La parola eroe, sparsa ieri dai molti neo-cogl di casa nostra a piene mani tra le pieghe di un cordoglio che suona falso lontano un chilometro, non è però del tutto fuori luogo. Un uomo giovane mandato a combattere una guerra sbagliata e illegale che abbiamo chiamato missione di pace per puro paraculismo, senza nemmeno gli strumenti tecnici più sicuri per farlo, può ben essere un eroe. Uno che lavorava in mezzo alle ovvie menzogne della guerra, quelle che ci dicono quanto siamo amati laggiù, quanto a Nassiriya va tutto bene, quanto siamo umanitari.

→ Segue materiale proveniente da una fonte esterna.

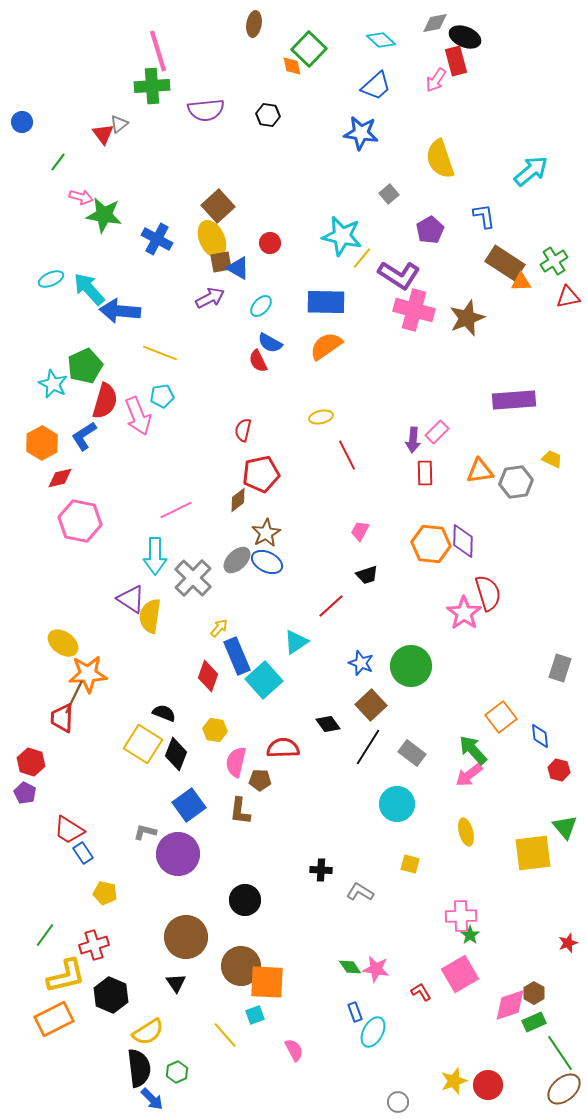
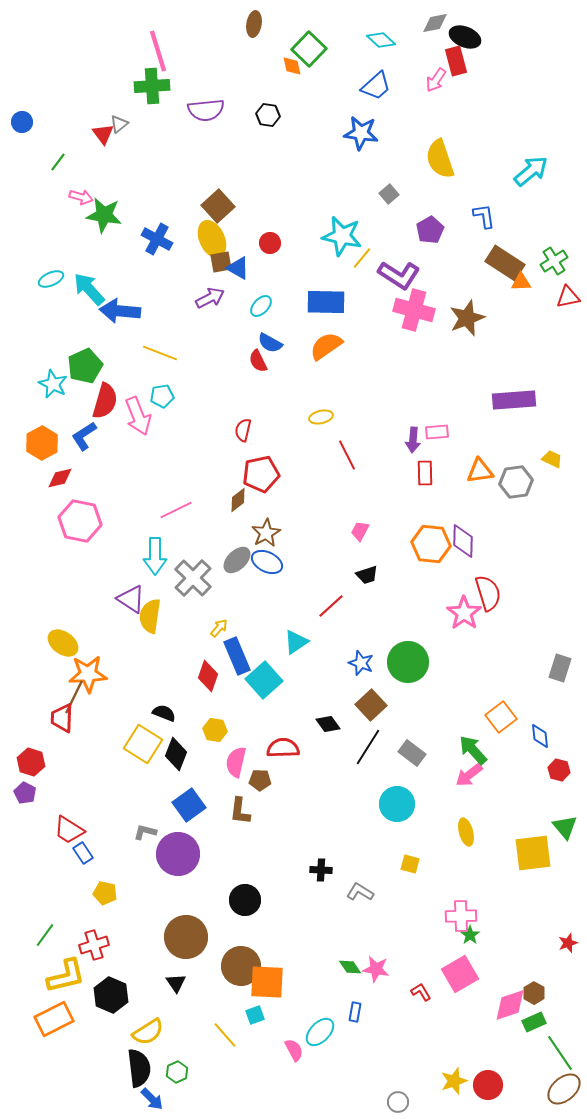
pink rectangle at (437, 432): rotated 40 degrees clockwise
green circle at (411, 666): moved 3 px left, 4 px up
blue rectangle at (355, 1012): rotated 30 degrees clockwise
cyan ellipse at (373, 1032): moved 53 px left; rotated 16 degrees clockwise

Uno che si muoveva in una realtà difficile, dove tu spari addosso alla gente e la gente spara addosso a te, circondato da una fiction ufficiale fatta di belle parole, inni, pacche sulle spalle, discorsi su libertà e democrazia, nazionalismo e maschia voglia di menar le mani, ma - si capisce - solo perché Saddam era tanto cattivo, anche se non aveva armi di distruzione di massa.

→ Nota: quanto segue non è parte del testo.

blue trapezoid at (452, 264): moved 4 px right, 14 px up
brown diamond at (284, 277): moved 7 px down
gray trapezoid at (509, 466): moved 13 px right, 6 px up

Non è una cosa facile passare al setaccio la retorica del momento, distinguere nel lutto e nel dolore le frasi di circostanza dalla sostanza vera. Lo faceva per passione. No, per aiutare i bambini (di cui incidentalmente, però, mitragliava i padri). No, per senso del dovere. No (Salvatore Scarpino su Il Giornale) «per distribuire caramelle senza allentare la vigilanza». Si può scegliere fior da fiore, ma sempre si nota l'imbarazzo e il disagio dei sostenitori della guerra, gli stessi che la chiamano pace, gli stessi che sono costretti a chiamare eroi i caduti da loro stessi mandati a cadere. Eroi che vengono celebrati da fiumi limacciosi di retorica e sommersi da messaggi ufficiali, ma che dopo un po' sono ingombranti, ricordano a tutti che sono stati mandati a fare una cosa sbagliata e per di più con mezzi inadeguati, la versione moderna delle vecchie scarpe di cartone con cui si mandarono altri giovani a diventare eroi sul Don e sulla Drina. Avere un eroe può far piacere - fidelizza l'utente, come dicono quelli del marketing, e la guerra ha il suo - ma prima o poi si diffonderà l'idea che era meglio non averlo, che si poteva non averlo, che con qualche accortezza (politica o militare) si poteva avere un eroe in meno e un marito, un padre in più.

Per questo il ventesimo eroe italiano della nostra benemerita pace con l'Iraq sarà celebrato con tutti gli onori e poi frettolosamente dimenticato, archiviato come «casualità», o come incidente nel luminoso percorso della consegna porta a porta della democrazia in Iraq. Secondo le carte dell'inchiesta, sarà soltanto stato vittima di «attentato con finalità di terrorismo», che è un altro bell'esercizio di paraculismo per evitare di dire che stiamo facendo la guerra. Mitraglia alla mano, sorvoli un territorio che hai invaso, ma se per caso ti sparano sono soltanto terroristi. Non è una novità che si neghi agli iracheni la patente di combattenti. Ma è un chiaro effetto collaterale che se quelli non sono combattenti (soltanto terroristi), l'eroe è un po' meno eroe. Ecco che già nelle pratiche della burocrazia e nelle carte bollate la parola eroe trascolora, perde forza, si squaglia un po'. Tra pochi giorni anche i neo-cogl la useranno con più pudore: celebrare troppi eroi fa male alla guerra, è cattiva pubblicità, meglio scordarseli presto e, soprattutto, scaricarseli dalla coscienza. Quelli che oggi usano con tanto ardore la parola eroe sono quelli che l'eroe l'hanno mandato là, usandolo da vivo e poi pure da morto. Grande cordoglio. Ma l'eroe meglio scordarlo in fretta.